Sany Group Co., the Chinese company banned from building a wind-farm in Oregon, said U.S. President Barack Obama’s decision to block the project was motivated by electoral concerns rather than national-security issues.
“It’s a political stunt -- complete bureaucratic nonsense,” Wu Jialiang, deputy general manager of Sany, China’s biggest construction-machinery maker, told reporters in Beijing today. The wind-farm isn’t a threat to the U.S., he said.
Sany affiliate Ralls Corp. is suing Obama in a bid to overturn the ban, the first transaction blocked by a U.S. president on national-security grounds in 22 years. Obama barred the investment amid a Presidential election campaign in which challenger Mitt Romney has called for a harder policy against China.
Blocking the wind-farm “may not benefit Obama’s election,” Niu Xinchun, deputy director of the Institute of American Studies at China Institutes of Contemporary International Relations, said at the Sany briefing. “Banning overseas investment isn’t good for employment and economic recovery.”
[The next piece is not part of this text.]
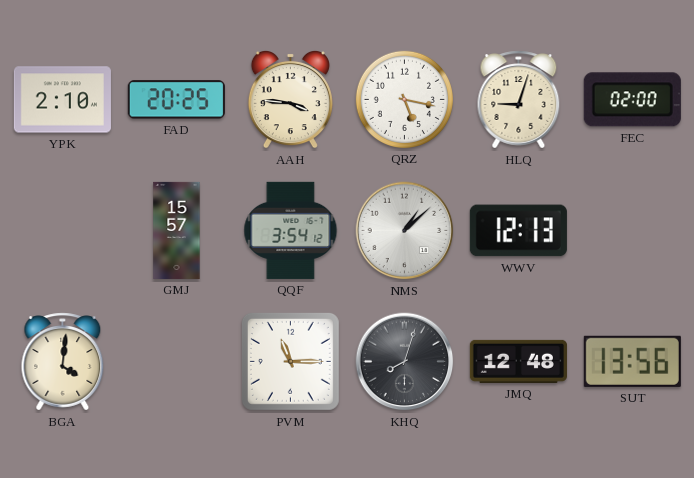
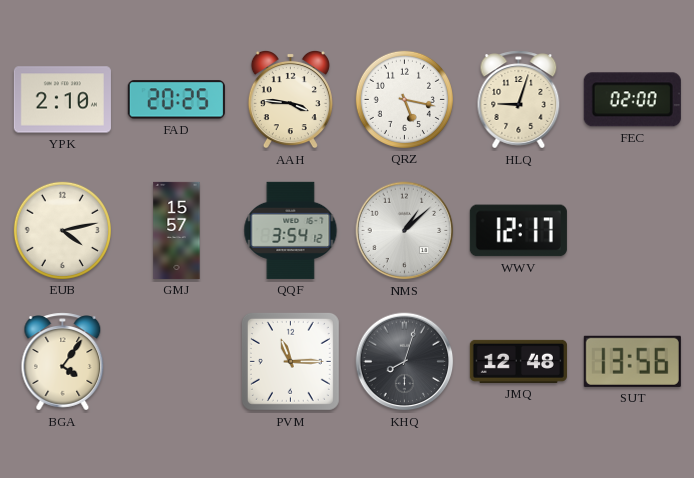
EUB: none -> 4:13
WWV: 12:13 -> 12:17
BGA: 4:01 -> 4:06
Ralls was seeking to build a wind-farm using Sany-made turbines. The U.S. Committee on Foreign Investment ruled against the plan as it was located in sites near or within restricted Navy airspace, the Treasury Department, which heads the agency, said Sept. 28. The decision shouldn’t be viewed as a precedent for any other investment from China, the department said.
Sany, which controls Ralls, is looking for other projects where it can use turbine equipment already shipped to the U.S., Wu said. China should also emphasis national security in its trade relations with the U.S., said Xiang Wenbo, president of Sany’s listed unit Sany Heavy Industry Co.
A U.S. congressional committee also this month said the government shouldn’t use equipment made by Huawei Technologies Co. and ZTE Corp. (763), China’s two largest phone-equipment makers, because of security concerns. It recommended against letting the companies make acquisitions in the U.S.
Separately, Waltham, Massachusetts-based A123 Systems Inc. this week scrapped an agreement with Chinese auto-parts maker Wanxiang Group Corp. as it filed for bankruptcy and agreed to sell some assets to Johnson Controls Inc.
Bankrupt business-jet maker Hawker Beechcraft Inc.’s talks to sell itself in a $1.79 billion deal to Superior Aviation Beijing Co. may also fall apart as no agreement has been reached six weeks after the end of an exclusive negotiating period, according to people familiar with the process.